Selon les dernières statistiques publiées par la DGE (Direction générale des entreprises), l’on recense actuellement près de 436 000 magasins en France. Si les petites enseignes commencent à se raréfier, les boutiques franchisées pour leur part se répandent graduellement avec un nombre avoisinant les 71 000 enseignes en 2016. Pour ouvrir un commerce, il est indispensable de […]

Domiciliation d’un magasin ou d’un commerce

Selon les dernières statistiques publiées par la DGE (Direction générale des entreprises), l’on recense actuellement près de 436 000 magasins en France. Si les petites enseignes commencent à se raréfier, les boutiques franchisées pour leur part se répandent graduellement avec un nombre avoisinant les 71 000 enseignes en 2016. Pour ouvrir un commerce, il est indispensable de passer par plusieurs étapes incluant la domiciliation et l’immatriculation.

Généralités sur le métier de commerçant

Comme son nom l’indique, le commerçant est une personne qui exerce une activité liée au commerce.

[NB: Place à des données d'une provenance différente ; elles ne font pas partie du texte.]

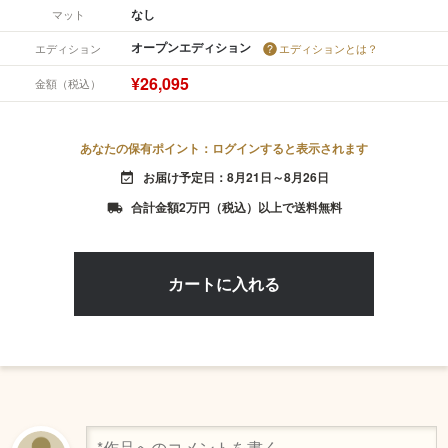
なし
マット
オープンエディション
エディション
エディションとは？
¥26,095
金額（税込）
あなたの保有ポイント：ログインすると表示されます
お届け予定日：8月21日～8月26日
event_available
合計金額2万円（税込）以上で送料無料
local_shipping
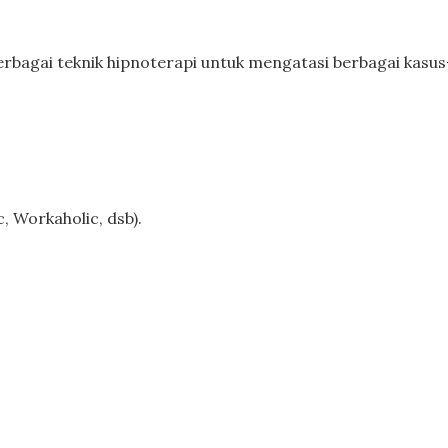
rbagai teknik hipnoterapi untuk mengatasi berbagai kasus
c, Workaholic, dsb).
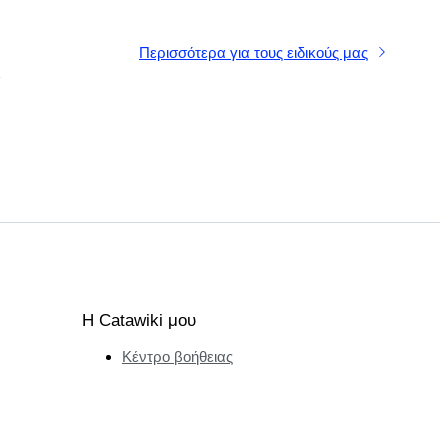
Περισσότερα για τους ειδικούς μας
α
Η Catawiki μου
Κέντρο βοήθειας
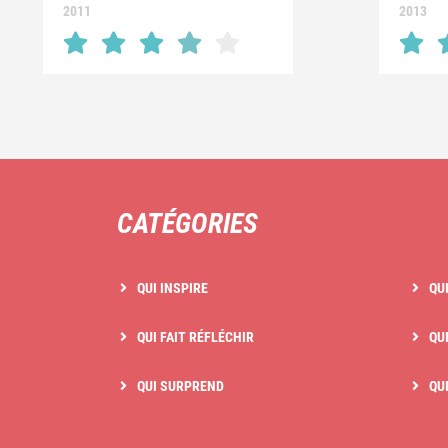
2011
2013
CATÉGORIES
QUI INSPIRE
QU
QUI FAIT RÉFLÉCHIR
QUI
QUI SURPREND
QU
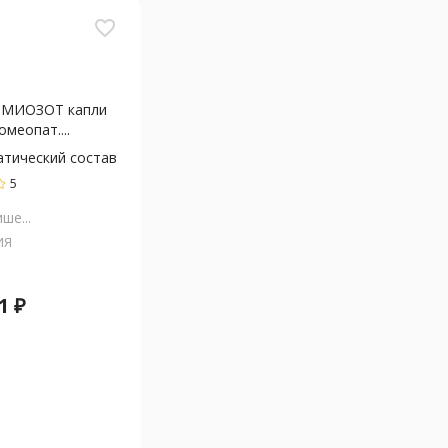
favorite_border
МИОЗОТ капли
омеопат....
атический состав
5
ше...
ИЯ
1
₽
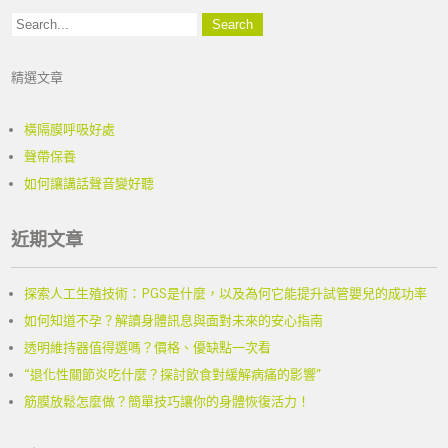
導
o
g
n
k
e
k
覽
r
精選文章
橫隔膜呼吸好處
聲帶保養
如何讓講話聲音變好聽
近期文章
探索人工生殖技術：PGS是什麼，以及為何它能提升試管嬰兒的成功率
如何知道不孕？解讀身體訊息與面對未來的安心指南
透明維持器值得選嗎？價格、優缺點一次看
“退化性關節炎吃什麼？探討飲食對緩解病痛的影響”
筋膜放鬆怎麼做？簡單技巧讓你的身體恢復活力！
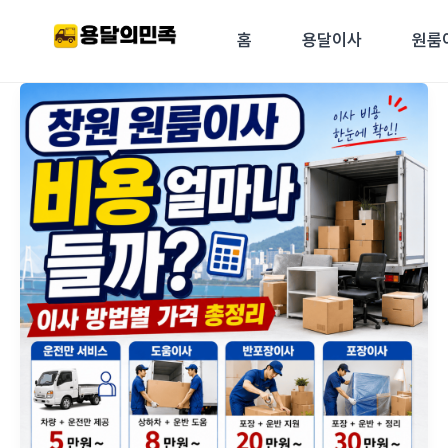
콘텐츠로
건너뛰기
홈
용달이사
원룸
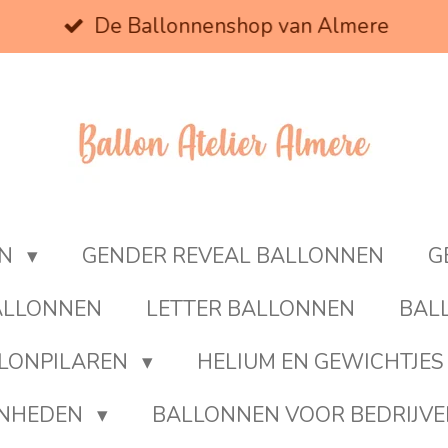
De Ballonnenshop van Almere
EN
GENDER REVEAL BALLONNEN
G
BALLONNEN
LETTER BALLONNEN
BAL
LONPILAREN
HELIUM EN GEWICHTJES
ENHEDEN
BALLONNEN VOOR BEDRIJV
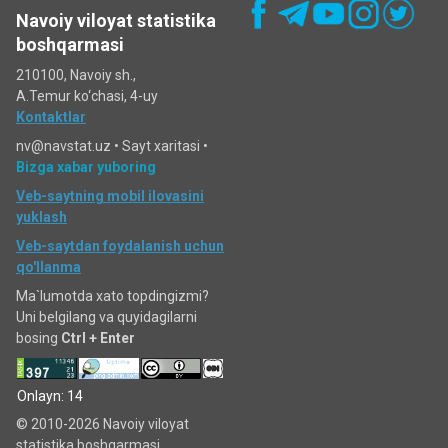
Navoiy viloyat statistika
boshqarmasi
210100, Navoiy sh.,
A.Temur ko‘chаsi, 4-uy
Kontaktlar
nv@navstat.uz •
Sayt xaritasi
•
Bizga xabar yuboring
Veb-saytning mobil ilovasini
yuklash
Veb-saytdan foydalanish uchun
qo'llanma
Ma`lumotda xato topdingizmi?
Uni belgilang va quyidagilarni
bosing
Ctrl + Enter
Onlayn: 14
© 2010-2026 Navoiy viloyat
statistika boshqarmasi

Qu’est-ce qu’un commerçant ?

D’après le Code du commerce, un commerçant est une personne physique ou morale auteure d’une action d’actes de commerce en tant que profession habituelle. Il doit être inscrit au Registre du commerce et des sociétés ou RCS et doit disposer d’un statut juridique spécifique lui permettant de pratiquer son activité légalement.

Quels sont les types d’actes de commerce ?

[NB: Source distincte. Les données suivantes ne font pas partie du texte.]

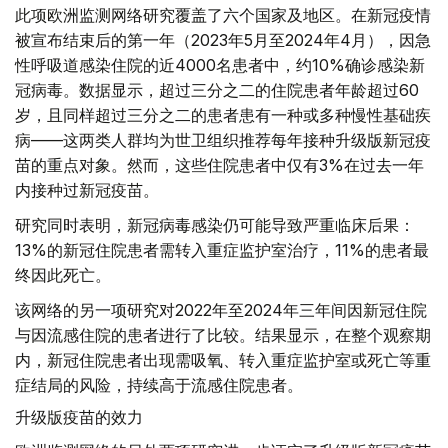
此项欧洲监测网络研究覆盖了六个国家及地区。在新冠疫情
被宣布结束后的第一年（2023年5月至2024年4月），因急
性呼吸道感染住院的近4000名患者中，约10%确诊感染新
冠病毒。数据显示，超过三分之二的住院患者年龄超过60
岁，且同样超过三分之二的患者患有一种或多种慢性基础疾
病——这两类人群均为世卫组织推荐每年接种升级版新冠疫
苗的重点对象。然而，这些住院患者中仅有3%在过去一年
内接种过新冠疫苗。
研究同时表明，新冠病毒感染仍可能导致严重临床后果：
13%的新冠住院患者需转入重症监护室治疗，11%的患者最
终因此死亡。
该网络的另一项研究对2022年至2024年三年间因新冠住院
与因流感住院的患者进行了比较。结果显示，在整个观察期
内，新冠住院患者出现需吸氧、转入重症监护室或死亡等重
症结局的风险，持续高于流感住院患者。
升级版疫苗的效力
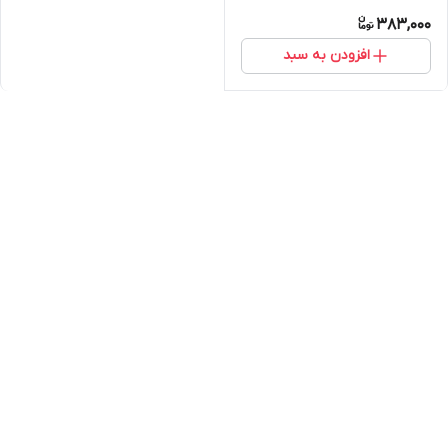
آنتی استاتیک) با فویل
383,000
آلومینیوم در پشت تایل
افزودن به سبد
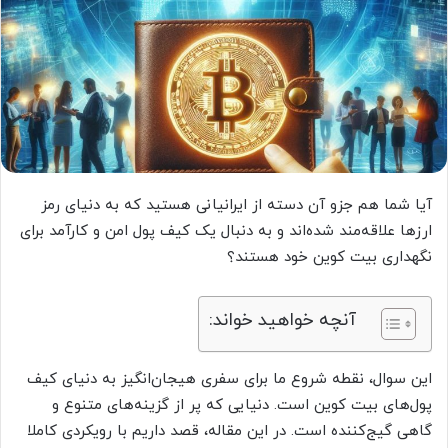
آیا شما هم جزو آن دسته از ایرانیانی هستید که به دنیای رمز
ارزها علاقه‌مند شده‌اند و به دنبال یک کیف پول امن و کارآمد برای
نگهداری بیت کوین خود هستند؟
آنچه خواهید خواند:
این سوال، نقطه شروع ما برای سفری هیجان‌انگیز به دنیای کیف
پول‌های بیت کوین است. دنیایی که پر از گزینه‌های متنوع و
گاهی گیج‌کننده است. در این مقاله، قصد داریم با رویکردی کاملا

Les actes de commerce sont soumis au droit commercial. Il s’agit d’une branche du Droit qui permet de définir la juridiction compétente en cas de litige et d’encadrer les relations contractuelles entre les acteurs commerciaux (fournisseurs, clients, partenaires, etc.).

Vous pouvez retrouver trois types d’actes de commerce.

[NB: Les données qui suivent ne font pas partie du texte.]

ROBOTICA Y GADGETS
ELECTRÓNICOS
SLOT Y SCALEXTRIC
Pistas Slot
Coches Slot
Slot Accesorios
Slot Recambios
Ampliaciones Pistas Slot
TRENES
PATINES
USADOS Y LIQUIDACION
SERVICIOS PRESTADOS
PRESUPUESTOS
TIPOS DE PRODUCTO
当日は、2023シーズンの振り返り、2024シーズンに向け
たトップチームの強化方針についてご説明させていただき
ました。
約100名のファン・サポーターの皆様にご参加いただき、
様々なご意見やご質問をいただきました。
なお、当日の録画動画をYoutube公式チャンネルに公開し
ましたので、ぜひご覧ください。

  • Les actes de commerce par nature

Les articles L110-1 et L110-2 du Code du commerce mentionnent les différentes activités répertoriées parmi les actes de commerce par nature. Ces derniers sont considérés comme actes commerciaux en raison de l’objet et non de leur forme ou de celui qui les exécute. L’on peut citer entre autres :

  • La négoce ou l’achat-revente : cette opération consiste à l’achat d’un bien immobilier ou mobilier dans le but d’une revente. Cela peut concerner l’achat-revente de marchandises, de matières premières ou de cryptomonnaies.
  • La manufacture : il s’agit des opérations qui consistent à transformer des matières premières en produits finis et qui sont effectuées par des machines ou de la main-d’œuvre dans une entreprise.
  • La prestation de services : il s’agit des actes de commerce dans le cadre desquels une personne propose des services à une autre. Cela concerne notamment le transport ou les opérations bancaires.
  • La location de meubles : cet acte de commerce inclut entre autres la location de voiture, de DVD, etc.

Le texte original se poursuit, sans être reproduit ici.